A tabular account, together with a nominal list of killed, wounded, and missing, has already been forwarded.*
I am, captain, very respectfully, your obedient servant,
J. J. ABERCROMBIE,
Brigadier-General, Commanding Brigade.
Captain FRANCIS A. WALKER,
Numbers 90. Report of Brigadier General Innis N. Palmer,
U. S. Army, commanding Third Brigade, of the battle of Malvern Hill.
CAMP NEAR JAMES RIVER, VA., July 4, 1862.
CAPTAIN: I have the honor to report the following as the operations of my brigade in the battle of the 1st instant:
On the 30th ultimo two regiments of my command, the Second Rhode Island and the Seventh Massachusetts Volunteers, were detached by the order of Brigadier-General Couch, commanding the division, in order to take up a position near the Turkey Island Bridge, and they were unfortunately not present during the engagement. The remaining regiments of my brigade-the Tenth Massachusetts Volunteers, commanded by Major Miller, and the Thirty-sixth New York Volunteers, commanded by Major Raney-were on arriving on the battle ground placed in position under the direction of General Couch, and they were directed to hold the woods on the right of the battery formerly Griffin's, and to act at the same time as the support to this battery. A company of the Tenth Massachusetts was detached as skirmishers to watch the ravine a little to the right and front of the battery, and four companies of the Thirty-sixth New York, under the command of Captain Walsh, were thrown out obliquely across the field on my right, in order to get a cross-fire upon any force that might appear from the woods immediately in front of the battery.

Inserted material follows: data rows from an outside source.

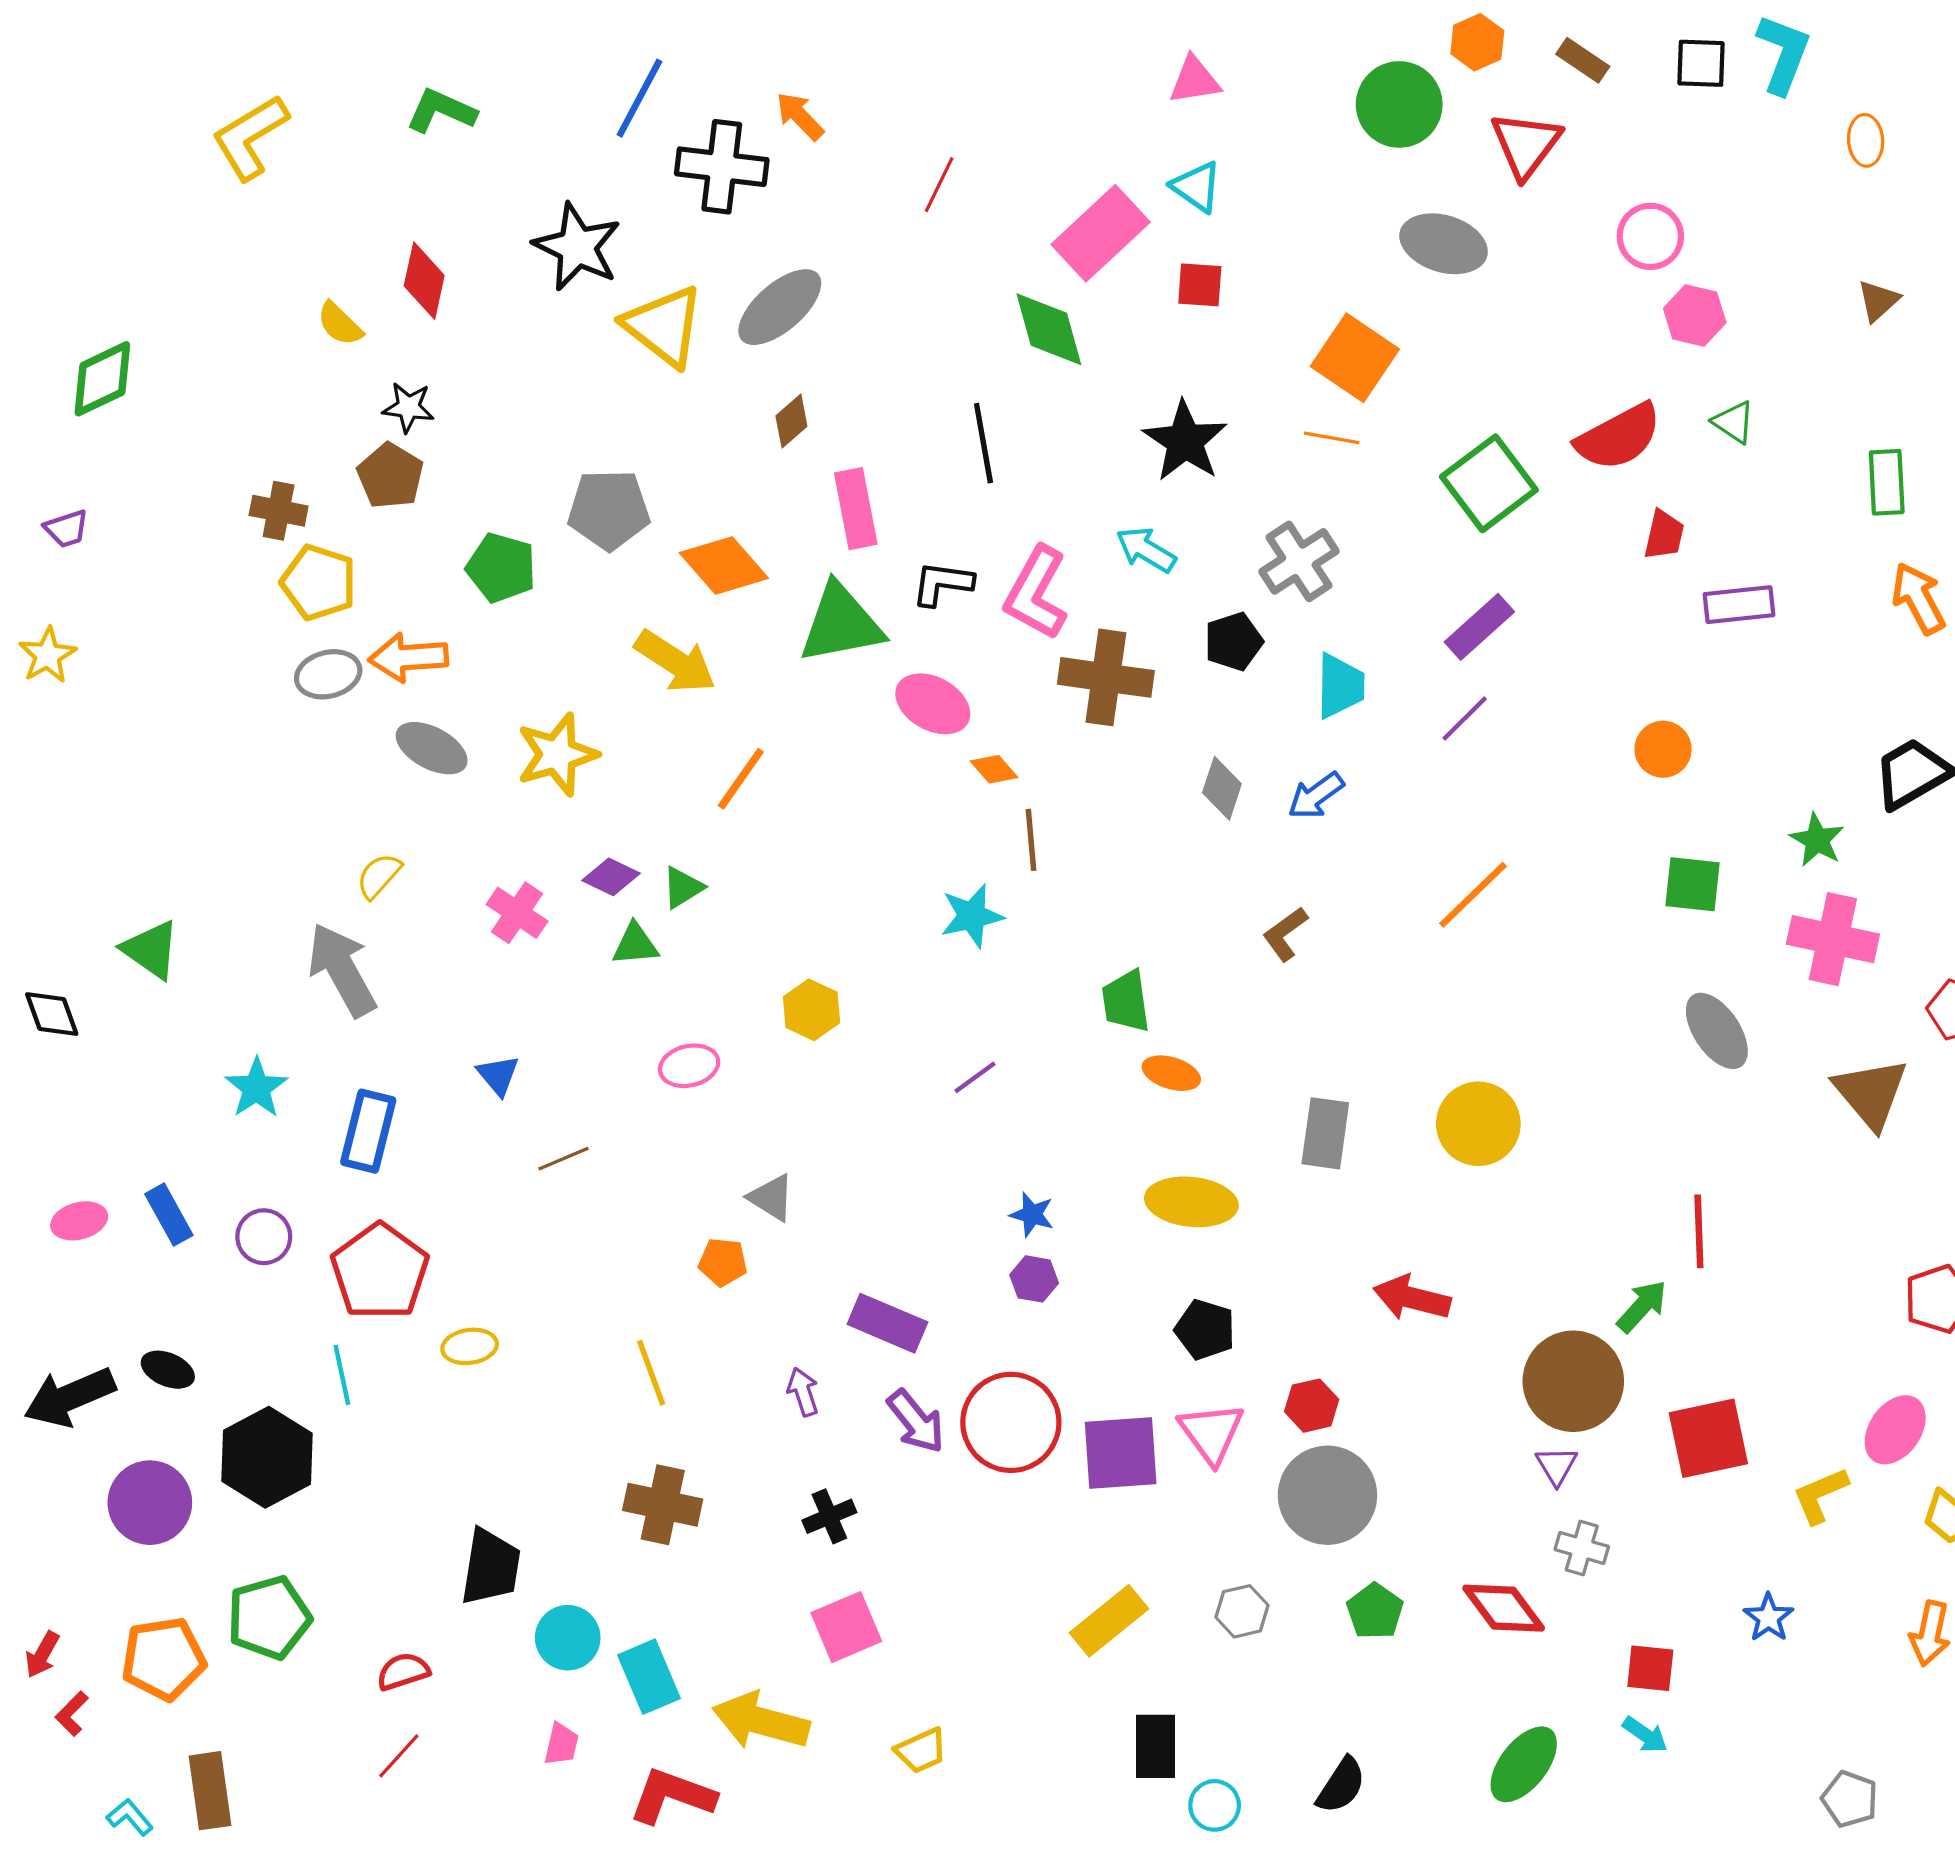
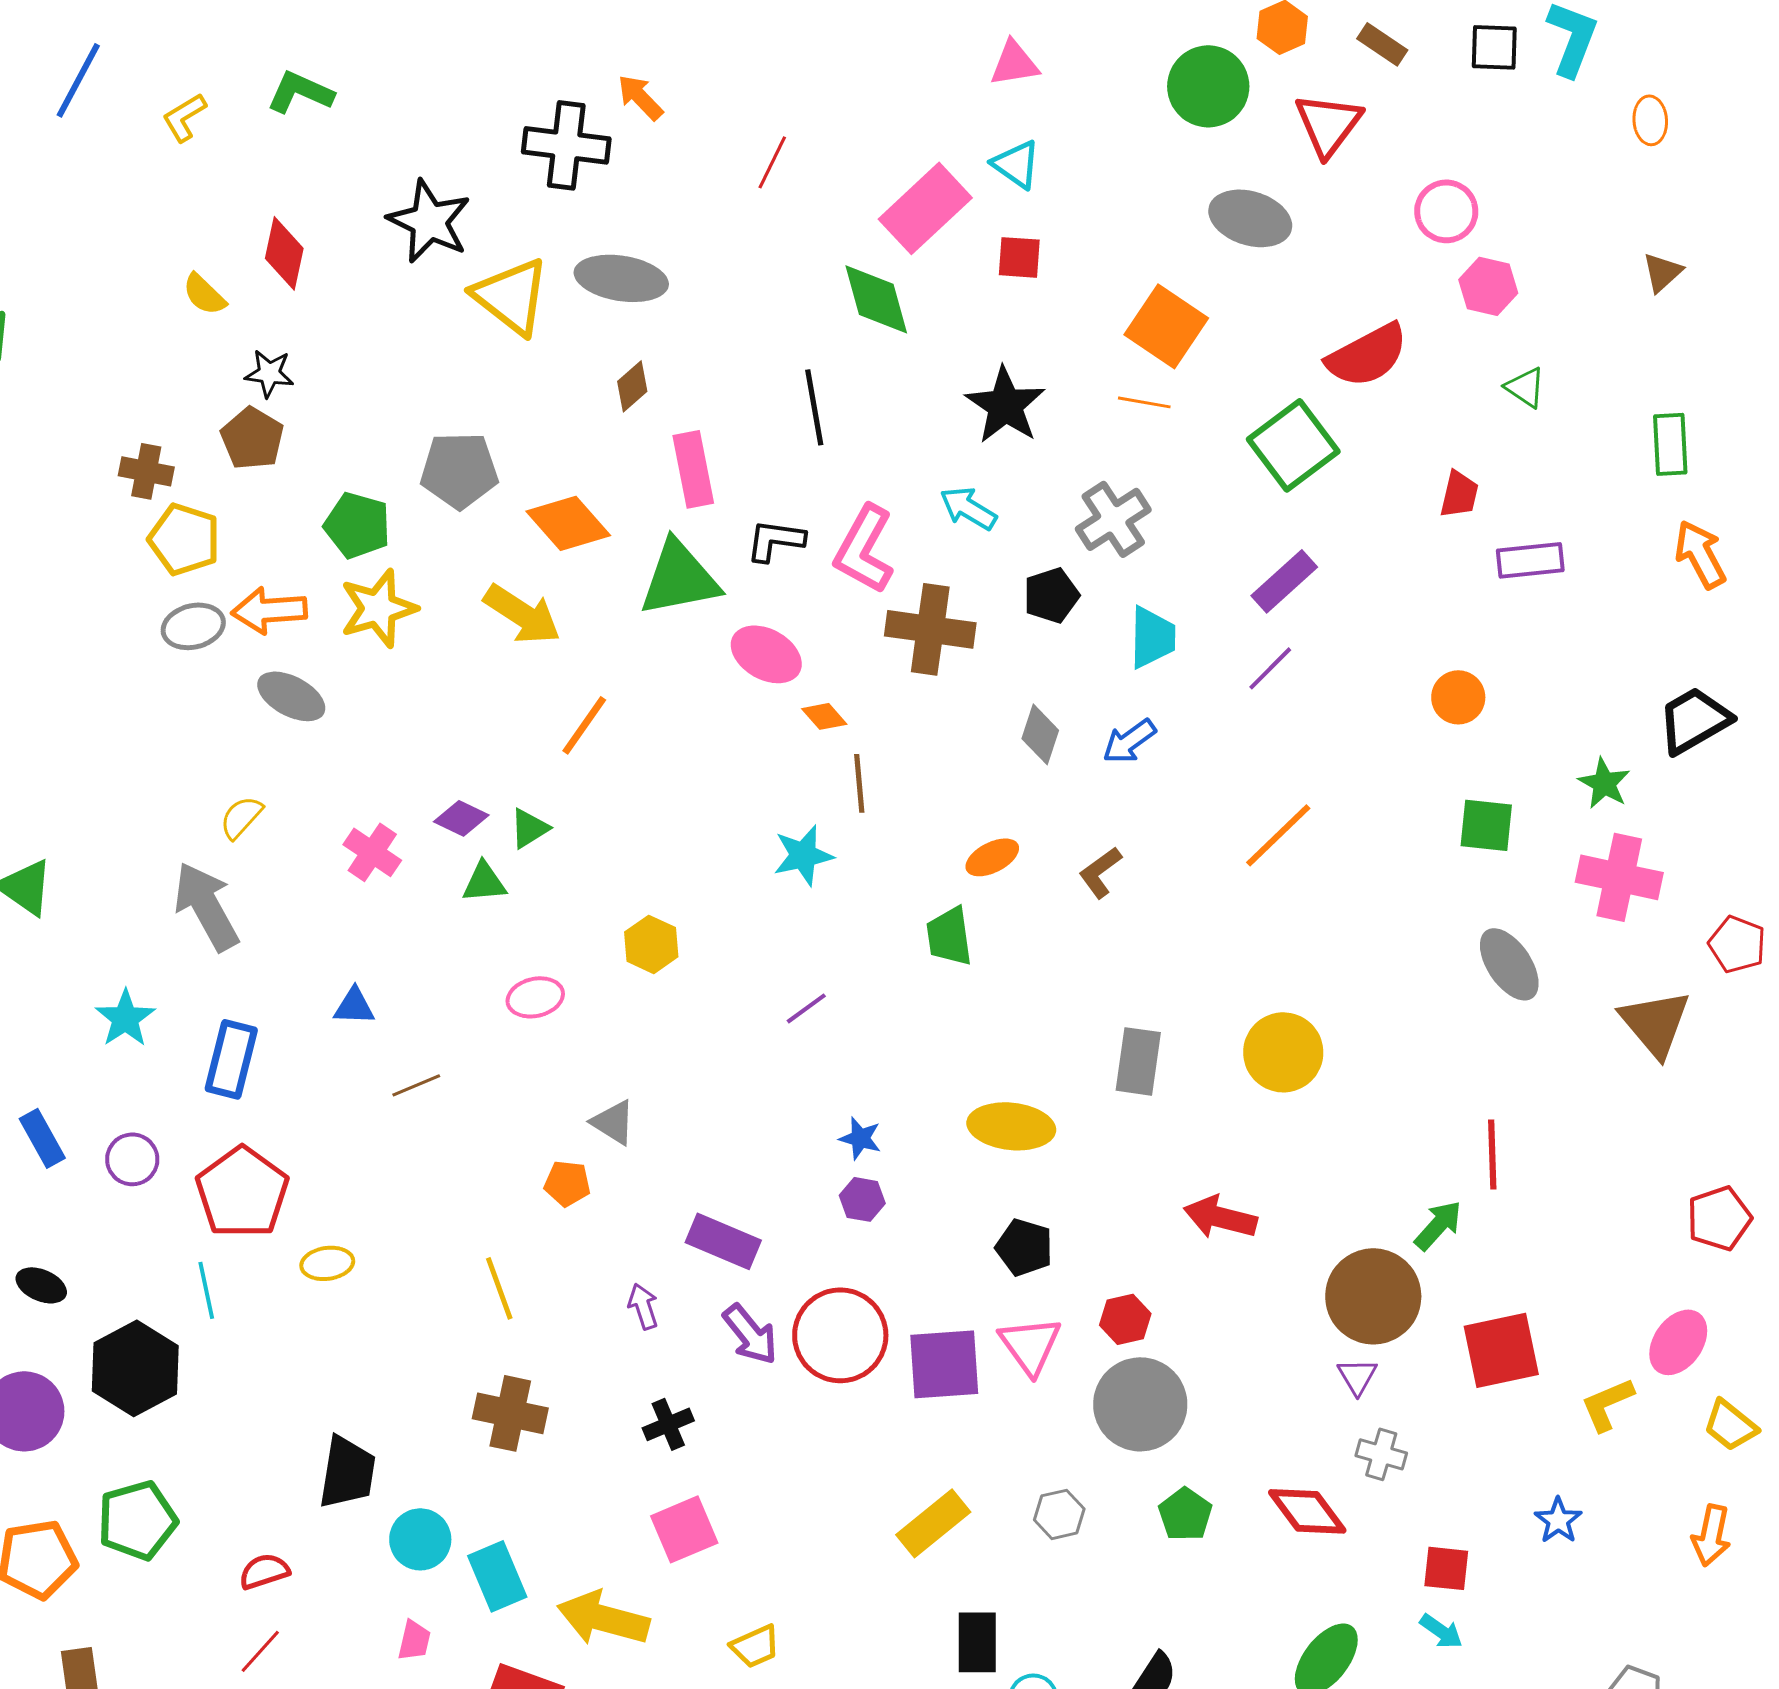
blue line: (639, 98) -> (78, 80), moved
yellow L-shape: (250, 137) -> (184, 117), moved, size x0.6
gray ellipse: (780, 307) -> (621, 278), turned 50
red semicircle: (1619, 437) -> (1367, 355), moved
yellow star: (557, 754) -> (378, 608), moved
orange ellipse: (1171, 1073) -> (992, 857), moved, turned -44
blue triangle: (498, 1075) -> (354, 1006), turned -48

Affairs remained in this state until about 3 o'clock p. m., when, after a sharp artillery fire from both sides, the enemy appeared in force on the right. This force proved to be a brigade of North Carolina troops, commanded by General Anderson, and it advanced in good order until it was within about 350 yards of my men. A heavy fire was then opened upon it by the Tenth Massachusetts and the four companies under Captain Walsh. As soon as it was within the view of the battery a fire from it was opened, and I directed the remaining six companies of the Thirty-sixth New York to wheel from its position in the wood and open fire. This was done in gallant style, and after a sharp contest, which, however, lasted only a few minutes, the enemy broke and fled. After pursuing for some distance my command was recalled, as a pursuit would necessarily bring them in front of the batteries. In this short engagement the battle-flag of the Fourteenth North Carolina Regiment was captured by the Thirty-sixth New York Volunteers, and brought in by Captain Donoghue, of that regiment. The loss in my brigade was small in this affair.
This ended the first engagement of the day. Notice was immediately given to me by the general commanding the division, General Couch,
*Embodied in revised statement, p. 28.